Excerpts from a dataset
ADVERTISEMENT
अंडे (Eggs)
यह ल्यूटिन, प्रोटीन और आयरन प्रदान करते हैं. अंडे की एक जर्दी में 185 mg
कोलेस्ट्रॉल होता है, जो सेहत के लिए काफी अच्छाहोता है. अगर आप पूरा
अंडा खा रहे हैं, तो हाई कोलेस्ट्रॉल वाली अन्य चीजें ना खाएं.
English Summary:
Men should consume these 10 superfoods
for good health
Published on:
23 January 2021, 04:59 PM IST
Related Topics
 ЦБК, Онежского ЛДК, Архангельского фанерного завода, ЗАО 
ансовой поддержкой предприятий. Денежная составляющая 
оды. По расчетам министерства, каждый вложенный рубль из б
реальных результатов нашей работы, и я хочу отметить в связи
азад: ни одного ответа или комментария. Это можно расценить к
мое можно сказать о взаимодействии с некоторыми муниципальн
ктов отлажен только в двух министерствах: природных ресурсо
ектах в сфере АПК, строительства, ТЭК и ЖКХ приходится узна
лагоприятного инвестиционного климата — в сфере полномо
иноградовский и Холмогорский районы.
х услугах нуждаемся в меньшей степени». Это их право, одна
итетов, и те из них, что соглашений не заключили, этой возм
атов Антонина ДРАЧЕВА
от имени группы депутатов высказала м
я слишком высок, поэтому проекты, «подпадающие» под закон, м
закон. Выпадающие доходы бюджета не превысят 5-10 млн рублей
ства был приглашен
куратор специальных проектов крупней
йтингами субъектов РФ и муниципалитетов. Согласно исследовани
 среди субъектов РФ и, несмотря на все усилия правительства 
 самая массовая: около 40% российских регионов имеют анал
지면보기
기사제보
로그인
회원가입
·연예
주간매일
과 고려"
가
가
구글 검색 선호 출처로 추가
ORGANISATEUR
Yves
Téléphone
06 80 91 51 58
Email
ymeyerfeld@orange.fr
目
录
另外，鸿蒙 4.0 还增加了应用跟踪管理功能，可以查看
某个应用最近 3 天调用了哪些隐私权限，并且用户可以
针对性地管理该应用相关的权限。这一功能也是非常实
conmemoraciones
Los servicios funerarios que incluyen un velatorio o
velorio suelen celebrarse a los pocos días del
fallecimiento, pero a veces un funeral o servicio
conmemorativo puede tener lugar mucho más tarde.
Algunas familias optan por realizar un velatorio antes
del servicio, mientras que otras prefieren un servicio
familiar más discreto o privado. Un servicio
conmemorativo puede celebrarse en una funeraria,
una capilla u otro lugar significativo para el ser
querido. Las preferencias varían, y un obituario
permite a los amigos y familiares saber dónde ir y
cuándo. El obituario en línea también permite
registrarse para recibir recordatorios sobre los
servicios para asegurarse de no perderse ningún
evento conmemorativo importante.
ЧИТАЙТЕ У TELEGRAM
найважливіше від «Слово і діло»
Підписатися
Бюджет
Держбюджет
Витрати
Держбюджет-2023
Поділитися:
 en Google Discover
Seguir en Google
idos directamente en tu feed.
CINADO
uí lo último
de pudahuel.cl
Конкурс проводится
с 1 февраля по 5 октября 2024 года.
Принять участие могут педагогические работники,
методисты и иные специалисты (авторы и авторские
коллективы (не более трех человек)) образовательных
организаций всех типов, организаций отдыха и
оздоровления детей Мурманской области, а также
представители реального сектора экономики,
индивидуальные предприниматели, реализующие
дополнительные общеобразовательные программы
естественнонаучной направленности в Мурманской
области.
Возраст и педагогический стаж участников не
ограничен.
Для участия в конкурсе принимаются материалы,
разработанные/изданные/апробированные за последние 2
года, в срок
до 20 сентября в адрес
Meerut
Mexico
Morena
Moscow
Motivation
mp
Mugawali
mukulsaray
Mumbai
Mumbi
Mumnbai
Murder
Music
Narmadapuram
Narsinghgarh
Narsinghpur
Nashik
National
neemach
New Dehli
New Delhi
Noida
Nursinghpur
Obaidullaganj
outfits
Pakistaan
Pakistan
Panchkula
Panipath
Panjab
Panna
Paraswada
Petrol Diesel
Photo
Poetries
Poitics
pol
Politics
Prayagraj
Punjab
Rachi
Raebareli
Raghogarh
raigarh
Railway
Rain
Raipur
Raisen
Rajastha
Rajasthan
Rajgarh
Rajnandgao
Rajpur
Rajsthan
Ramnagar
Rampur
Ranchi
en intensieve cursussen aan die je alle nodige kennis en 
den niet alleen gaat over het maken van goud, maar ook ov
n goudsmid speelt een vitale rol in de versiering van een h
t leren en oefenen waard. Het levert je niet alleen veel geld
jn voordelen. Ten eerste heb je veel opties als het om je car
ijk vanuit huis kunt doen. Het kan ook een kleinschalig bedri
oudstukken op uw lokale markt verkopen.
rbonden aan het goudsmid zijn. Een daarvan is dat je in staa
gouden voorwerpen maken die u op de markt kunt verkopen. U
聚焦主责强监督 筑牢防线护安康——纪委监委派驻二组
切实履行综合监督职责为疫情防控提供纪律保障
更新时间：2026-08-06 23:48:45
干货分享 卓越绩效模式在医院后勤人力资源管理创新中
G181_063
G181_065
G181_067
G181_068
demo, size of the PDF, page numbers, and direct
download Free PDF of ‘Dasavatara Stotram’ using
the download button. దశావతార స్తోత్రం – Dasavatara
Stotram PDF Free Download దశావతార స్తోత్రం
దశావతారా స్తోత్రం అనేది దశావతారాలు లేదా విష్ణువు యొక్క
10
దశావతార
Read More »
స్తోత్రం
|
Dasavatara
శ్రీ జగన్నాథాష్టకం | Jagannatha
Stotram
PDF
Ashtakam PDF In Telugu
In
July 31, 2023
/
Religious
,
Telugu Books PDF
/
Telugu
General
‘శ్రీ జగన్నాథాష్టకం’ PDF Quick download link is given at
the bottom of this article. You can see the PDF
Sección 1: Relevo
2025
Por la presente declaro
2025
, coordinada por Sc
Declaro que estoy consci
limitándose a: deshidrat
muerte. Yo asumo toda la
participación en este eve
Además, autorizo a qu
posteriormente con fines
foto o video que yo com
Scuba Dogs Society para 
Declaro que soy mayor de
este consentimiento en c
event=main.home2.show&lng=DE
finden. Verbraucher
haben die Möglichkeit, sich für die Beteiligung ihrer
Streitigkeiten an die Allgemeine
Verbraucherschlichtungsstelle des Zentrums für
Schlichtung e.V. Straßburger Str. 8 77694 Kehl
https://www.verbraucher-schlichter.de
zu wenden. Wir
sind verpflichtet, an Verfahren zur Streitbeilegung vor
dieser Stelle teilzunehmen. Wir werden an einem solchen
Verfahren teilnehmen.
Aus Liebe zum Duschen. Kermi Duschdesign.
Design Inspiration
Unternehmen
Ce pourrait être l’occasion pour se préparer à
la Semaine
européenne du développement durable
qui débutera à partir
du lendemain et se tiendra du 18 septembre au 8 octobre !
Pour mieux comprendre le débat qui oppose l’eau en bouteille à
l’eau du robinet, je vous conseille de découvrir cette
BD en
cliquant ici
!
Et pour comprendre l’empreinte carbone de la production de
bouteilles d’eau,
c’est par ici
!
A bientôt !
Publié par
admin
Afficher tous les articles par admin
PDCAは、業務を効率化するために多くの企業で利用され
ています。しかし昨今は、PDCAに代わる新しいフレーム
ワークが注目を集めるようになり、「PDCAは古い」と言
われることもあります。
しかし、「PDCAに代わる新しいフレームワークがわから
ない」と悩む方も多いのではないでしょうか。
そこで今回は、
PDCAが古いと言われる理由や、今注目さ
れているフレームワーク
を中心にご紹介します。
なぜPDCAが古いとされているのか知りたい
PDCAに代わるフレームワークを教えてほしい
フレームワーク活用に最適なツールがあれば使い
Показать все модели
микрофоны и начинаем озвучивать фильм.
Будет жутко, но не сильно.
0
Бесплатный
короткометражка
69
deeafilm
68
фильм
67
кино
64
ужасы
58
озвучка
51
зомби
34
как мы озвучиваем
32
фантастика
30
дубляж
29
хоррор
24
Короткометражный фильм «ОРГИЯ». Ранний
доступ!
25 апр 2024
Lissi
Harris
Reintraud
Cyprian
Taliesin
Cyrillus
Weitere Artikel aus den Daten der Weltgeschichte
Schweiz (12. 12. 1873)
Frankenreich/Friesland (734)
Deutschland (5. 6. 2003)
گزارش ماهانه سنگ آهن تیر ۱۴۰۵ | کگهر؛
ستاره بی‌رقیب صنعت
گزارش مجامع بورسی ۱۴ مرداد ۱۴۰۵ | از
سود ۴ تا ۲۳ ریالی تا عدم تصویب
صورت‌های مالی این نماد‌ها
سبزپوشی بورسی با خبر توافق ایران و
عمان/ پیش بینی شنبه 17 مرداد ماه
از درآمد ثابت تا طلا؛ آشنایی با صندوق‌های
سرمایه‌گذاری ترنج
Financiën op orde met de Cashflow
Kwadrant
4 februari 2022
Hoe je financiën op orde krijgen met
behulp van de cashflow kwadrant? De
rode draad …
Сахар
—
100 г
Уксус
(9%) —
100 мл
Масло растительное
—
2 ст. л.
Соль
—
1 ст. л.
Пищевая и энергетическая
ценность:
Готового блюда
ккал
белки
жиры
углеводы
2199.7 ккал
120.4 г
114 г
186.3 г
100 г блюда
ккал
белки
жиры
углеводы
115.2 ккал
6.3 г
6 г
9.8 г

## Task description
Go line by line through the records above and copy each one containing "области".

## Exercise solution
оздоровления детей Мурманской области, а также
области.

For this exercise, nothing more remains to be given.